Gold was within sight of its lowest level in eight months on Wednesday, barely reacting to a slight drop in the US dollar as investors reassessed their positions after bullion dropped more than 7 percent this week.
Gold eased to $813.85/815.05 an ounce from $814.50/815.50 an ounce late in New York on Tuesday, when it tumbled to $801.90 ounce - its lowest level since late December as investors ditched bullion as the dollar surged. Silver and palladium also shed early gains. Platinum advanced in a technical rebound but there were no signs of buying from automakers, with most Japanese car plants closed for summer holidays.
Spot platinum rose to $1,496.00/1,516.00 an ounce from $1,469.50/1,489.50 late in New York, off Tuesday's eight-month low at $1,462 an ounce. It briefly regained $1,500 on Wednesday in a technical rebound on early buying in Tokyo futures.

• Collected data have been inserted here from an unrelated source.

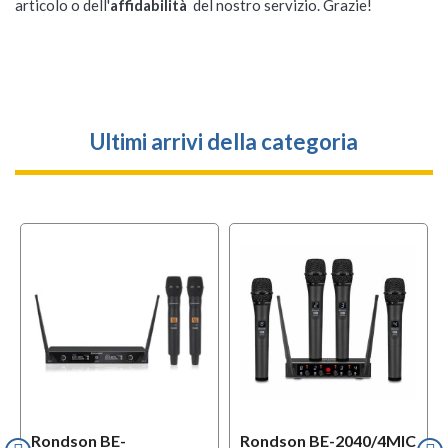
articolo o dell'
affidabilità
del nostro servizio. Grazie!
Ultimi arrivi della categoria
Rondson BE-
Rondson BE-2040/4MIC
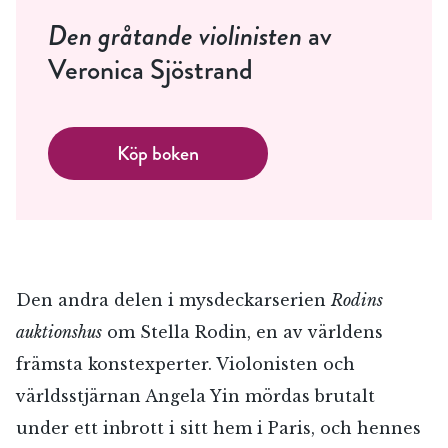
Den gråtande violinisten
av
Veronica Sjöstrand
Köp boken
Den andra delen i mysdeckarserien
Rodins
auktionshus
om Stella Rodin, en av världens
främsta konstexperter. Violonisten och
världsstjärnan Angela Yin mördas brutalt
under ett inbrott i sitt hem i Paris, och hennes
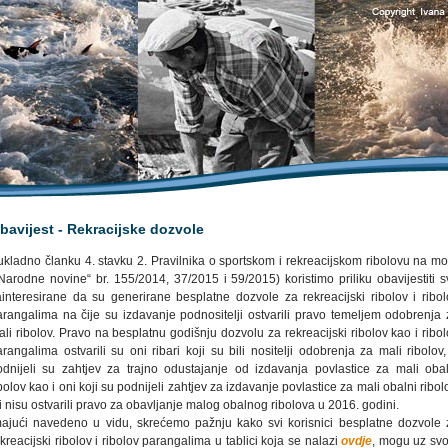
bavijest - Rekracijske dozvole
ukladno članku 4. stavku 2. Pravilnika o sportskom i rekreacijskom ribolovu na mo
„Narodne novine“ br. 155/2014, 37/2015 i 59/2015) koristimo priliku obavijestiti s
ainteresirane da su generirane besplatne dozvole za rekreacijski ribolov i ribol
arangalima na čije su izdavanje podnositelji ostvarili pravo temeljem odobrenja 
li ribolov. Pravo na besplatnu godišnju dozvolu za rekreacijski ribolov kao i ribo
rangalima ostvarili su oni ribari koji su bili nositelji odobrenja za mali ribolov
odnijeli su zahtjev za trajno odustajanje od izdavanja povlastice za mali obal
bolov kao i oni koji su podnijeli zahtjev za izdavanje povlastice za mali obalni ribol
i nisu ostvarili pravo za obavljanje malog obalnog ribolova u 2016. godini.
majući navedeno u vidu, skrećemo pažnju kako svi korisnici besplatne dozvole 
kreacijski ribolov i ribolov parangalima u tablici koja se nalazi
ovdje
, mogu uz svo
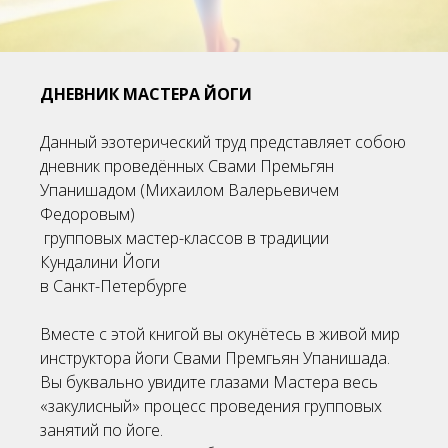
ДНЕВНИК МАСТЕРА ЙОГИ
Данный эзотерический труд представляет собою
дневник проведённых Свами Премьгян
Упанишадом (Михаилом Валерьевичем
Федоровым)
групповых мастер-классов в традиции
Кундалини Йоги
в Санкт-Петербурге
Вместе с этой книгой вы окунётесь в живой мир
инструктора йоги Свами Премгьян Упанишада.
Вы буквально увидите глазами Мастера весь
«закулисный» процесс проведения групповых
занятий по йоге.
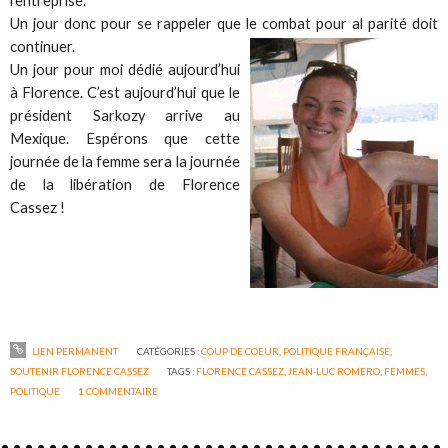
l’entreprise.
Un jour donc pour se rappeler que le combat pour al parité doit
continuer.
Un jour pour moi dédié aujourd’hui
à Florence. C’est aujourd’hui que le
président Sarkozy arrive au
Mexique. Espérons que cette
journée de la femme sera la journée
de la libération de Florence
Cassez !
LIEN PERMANENT
CATÉGORIES :
COUP DE COEUR
,
POLITIQUE FRANÇAISE
,
SOUTENIR FLORENCE CASSEZ
TAGS :
FLORENCE CASSEZ
,
JEAN-LUC ROMERO
,
FEMMES
,
POLITIQUE
1
COMMENTAIRE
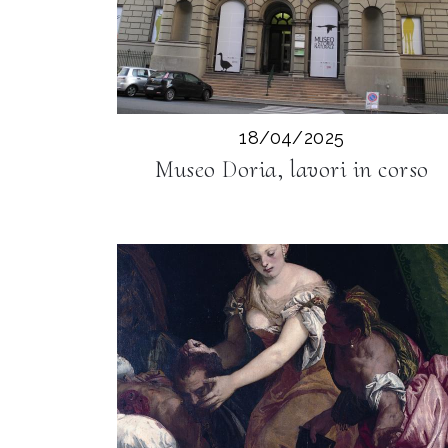
18/04/2025
Museo Doria, lavori in corso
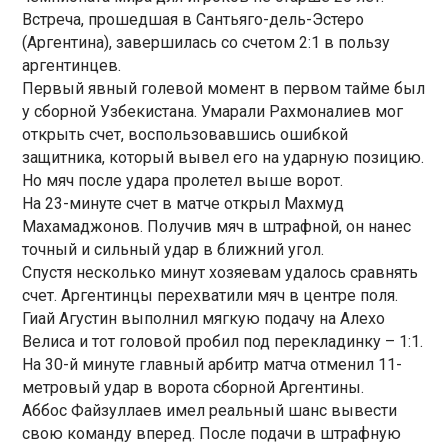
Встреча, прошедшая в Сантьяго-дель-Эстеро
(Аргентина), завершилась со счетом 2:1 в пользу
аргентинцев.
Первый явный голевой момент в первом тайме был
у сборной Узбекистана. Умарали Рахмоналиев мог
открыть счет, воспользовавшись ошибкой
защитника, который вывел его на ударную позицию.
Но мяч после удара пролетел выше ворот.
На 23-минуте счет в матче открыл Махмуд
Махамаджонов. Получив мяч в штрафной, он нанес
точный и сильный удар в ближний угол.
Спустя несколько минут хозяевам удалось сравнять
счет. Аргентинцы перехватили мяч в центре поля.
Гиай Агустин выполнил мягкую подачу на Алехо
Велиса и тот головой пробил под перекладинку – 1:1.
На 30-й минуте главный арбитр матча отменил 11-
метровый удар в ворота сборной Аргентины.
Аббос Файзуллаев имел реальный шанс вывести
свою команду вперед. После подачи в штрафную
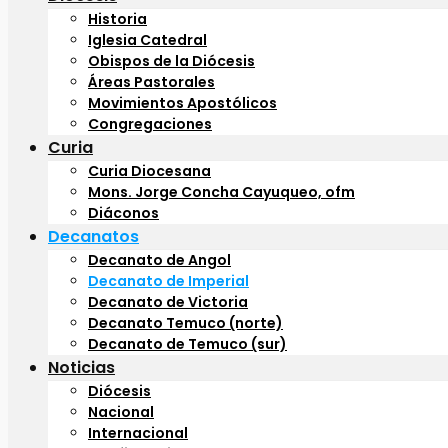
Historia
Iglesia Catedral
Obispos de la Diócesis
Áreas Pastorales
Movimientos Apostólicos
Congregaciones
Curia
Curia Diocesana
Mons. Jorge Concha Cayuqueo, ofm
Diáconos
Decanatos
Decanato de Angol
Decanato de Imperial
Decanato de Victoria
Decanato Temuco (norte)
Decanato de Temuco (sur)
Noticias
Diócesis
Nacional
Internacional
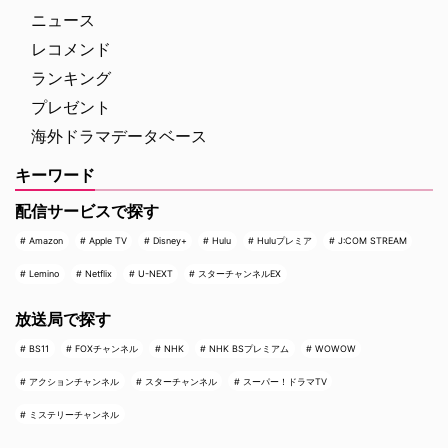
配信する …
ニュース
レコメンド
ランキング
プレゼント
海外ドラマデータベース
キーワード
配信サービスで探す
Amazon
Apple TV
Disney+
Hulu
Huluプレミア
J:COM STREAM
Lemino
Netflix
U-NEXT
スターチャンネルEX
放送局で探す
BS11
FOXチャンネル
NHK
NHK BSプレミアム
WOWOW
アクションチャンネル
スターチャンネル
スーパー！ドラマTV
ミステリーチャンネル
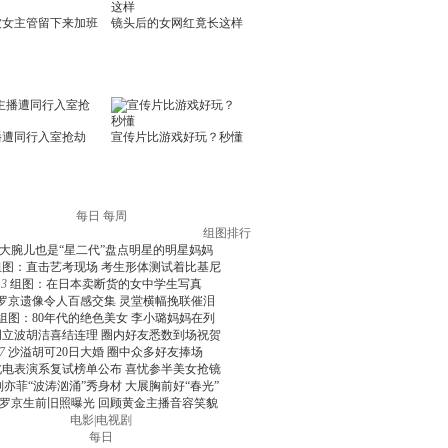
每日
每周
组图排行
大腕儿也是“星二代”盘点明星的明星妈妈
组图：直击艺考现场 考生形体测试着比基尼
3
组图：在日本卖断货的女中学生写真
罗京遗像令人百感交集 灵堂横幅挽联催泪
组图：80年代的绝色美女 李小璐妈妈在列
周立波胡洁喜结连理 圈内好友悉数到场祝贺
7
沙溢胡可20日大婚 圈中众多好友捧场
北电表演系复试榜单公布 喜忧参半美女抢镜
刘亦菲“波涛汹涌”秀身材 大展胸前好“春光”
罗京生前旧照曝光 回顾黄金主播音容笑貌
电影
|
电视剧
每日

Platinum hit a lifetime high $2,290 in early March after a power shortage in main producer South Africa disrupted mining and sparked supply worries. Profit-taking and worries about falling demand for autocatalysts have erased all of this year's gains. Autocatalysts account for more than 60 percent of global platinum use. Spot palladium rose to $312/317 an ounce from $305.00/313.00 an ounce. Silver edged down to $14.58/14.66 an ounce from $14.60/14.66 late in New York. The most active Tokyo gold contract for June 2009 delivery on the Tokyo Commodity Exchange fell 56 yen per gram to 2,866 yen.